[Date Prev][Date Next][Thread Prev][Thread Next][Date Index][Thread Index]
Re: [PATCH v8 3/5] hw/block/nvme: add dulbe support
From: |
Minwoo Im |
Subject: |
Re: [PATCH v8 3/5] hw/block/nvme: add dulbe support |
Date: |
Mon, 16 Nov 2020 20:43:48 +0900 |
User-agent: |
Mutt/1.11.4 (2019-03-13) |
On 11/12 20:59, Klaus Jensen wrote:
> From: Klaus Jensen <k.jensen@samsung.com>
>
> Add support for reporting the Deallocated or Unwritten Logical Block
> Error (DULBE).
>
> Rely on the block status flags reported by the block layer and consider
> any block with the BDRV_BLOCK_ZERO flag to be deallocated.
>
> Multiple factors affect when a Write Zeroes command result in
> deallocation of blocks.
>
> * the underlying file system block size
> * the blockdev format
> * the 'discard' and 'logical_block_size' parameters
>
> format | discard | wz (512B) wz (4KiB) wz (64KiB)
> -----------------------------------------------------
> qcow2 ignore n n y
> qcow2 unmap n n y
> raw ignore n y y
> raw unmap n y y
>
> So, this works best with an image in raw format and 4KiB LBAs, since
> holes can then be punched on a per-block basis (this assumes a file
> system with a 4kb block size, YMMV).
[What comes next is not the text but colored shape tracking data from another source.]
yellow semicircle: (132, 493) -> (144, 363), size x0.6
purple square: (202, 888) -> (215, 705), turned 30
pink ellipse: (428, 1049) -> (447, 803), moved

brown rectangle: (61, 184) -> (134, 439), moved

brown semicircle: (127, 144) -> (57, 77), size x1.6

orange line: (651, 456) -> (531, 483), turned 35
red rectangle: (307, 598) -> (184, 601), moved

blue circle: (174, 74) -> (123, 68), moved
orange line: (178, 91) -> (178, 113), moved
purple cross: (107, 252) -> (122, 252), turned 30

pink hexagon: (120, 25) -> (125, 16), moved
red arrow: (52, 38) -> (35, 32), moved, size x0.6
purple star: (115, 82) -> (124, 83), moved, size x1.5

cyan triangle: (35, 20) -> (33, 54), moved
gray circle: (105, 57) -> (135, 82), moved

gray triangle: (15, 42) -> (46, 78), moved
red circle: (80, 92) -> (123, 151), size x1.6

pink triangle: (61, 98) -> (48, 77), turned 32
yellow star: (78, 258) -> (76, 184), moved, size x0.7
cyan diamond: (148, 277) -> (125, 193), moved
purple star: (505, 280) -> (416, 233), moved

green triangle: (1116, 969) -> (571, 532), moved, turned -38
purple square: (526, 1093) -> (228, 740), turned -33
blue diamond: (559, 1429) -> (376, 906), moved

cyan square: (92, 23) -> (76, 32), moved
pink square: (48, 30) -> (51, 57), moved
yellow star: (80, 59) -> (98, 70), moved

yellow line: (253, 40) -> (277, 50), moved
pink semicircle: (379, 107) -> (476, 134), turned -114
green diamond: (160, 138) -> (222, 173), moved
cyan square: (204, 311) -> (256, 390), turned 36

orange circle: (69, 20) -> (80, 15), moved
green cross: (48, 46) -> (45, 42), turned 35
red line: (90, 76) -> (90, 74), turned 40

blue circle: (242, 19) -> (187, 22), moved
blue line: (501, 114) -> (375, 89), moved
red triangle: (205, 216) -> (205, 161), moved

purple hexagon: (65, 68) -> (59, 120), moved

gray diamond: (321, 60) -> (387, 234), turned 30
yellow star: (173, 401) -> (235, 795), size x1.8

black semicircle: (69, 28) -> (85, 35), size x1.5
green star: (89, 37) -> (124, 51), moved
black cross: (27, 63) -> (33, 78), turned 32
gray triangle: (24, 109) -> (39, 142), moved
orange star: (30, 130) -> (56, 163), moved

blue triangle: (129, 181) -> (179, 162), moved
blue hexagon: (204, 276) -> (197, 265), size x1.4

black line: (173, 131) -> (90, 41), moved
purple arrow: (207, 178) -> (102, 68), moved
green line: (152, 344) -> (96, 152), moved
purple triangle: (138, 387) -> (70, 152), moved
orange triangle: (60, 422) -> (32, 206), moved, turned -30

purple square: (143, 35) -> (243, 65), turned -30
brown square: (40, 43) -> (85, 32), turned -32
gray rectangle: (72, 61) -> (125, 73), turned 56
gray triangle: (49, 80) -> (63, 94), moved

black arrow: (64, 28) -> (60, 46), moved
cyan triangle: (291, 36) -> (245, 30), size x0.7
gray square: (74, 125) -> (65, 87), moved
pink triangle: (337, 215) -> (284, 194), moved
A qcow2 image, uses a cluster size
> of 64KiB by default and blocks will only be marked deallocated if a full
> cluster is zeroed or discarded. However, this *is* consistent with the
> spec since Write Zeroes "should" deallocate the block if the Deallocate
> attribute is set and "may" deallocate if the Deallocate attribute is not
> set. Thus, we always try to deallocate (the BDRV_REQ_MAY_UNMAP flag is
> always set).
>
> Signed-off-by: Klaus Jensen <k.jensen@samsung.com>
> ---
> hw/block/nvme-ns.h | 4 ++
> include/block/nvme.h | 5 +++
> hw/block/nvme-ns.c | 8 ++--
> hw/block/nvme.c | 91 ++++++++++++++++++++++++++++++++++++++++++-
> hw/block/trace-events | 4 ++
> 5 files changed, 107 insertions(+), 5 deletions(-)
>
> diff --git a/hw/block/nvme-ns.h b/hw/block/nvme-ns.h
> index 83734f4606e1..44bf6271b744 100644
> --- a/hw/block/nvme-ns.h
> +++ b/hw/block/nvme-ns.h
> @@ -31,6 +31,10 @@ typedef struct NvmeNamespace {
> NvmeIdNs id_ns;
>
> NvmeNamespaceParams params;
> +
> + struct {
> + uint32_t err_rec;
> + } features;
> } NvmeNamespace;
>
> static inline uint32_t nvme_nsid(NvmeNamespace *ns)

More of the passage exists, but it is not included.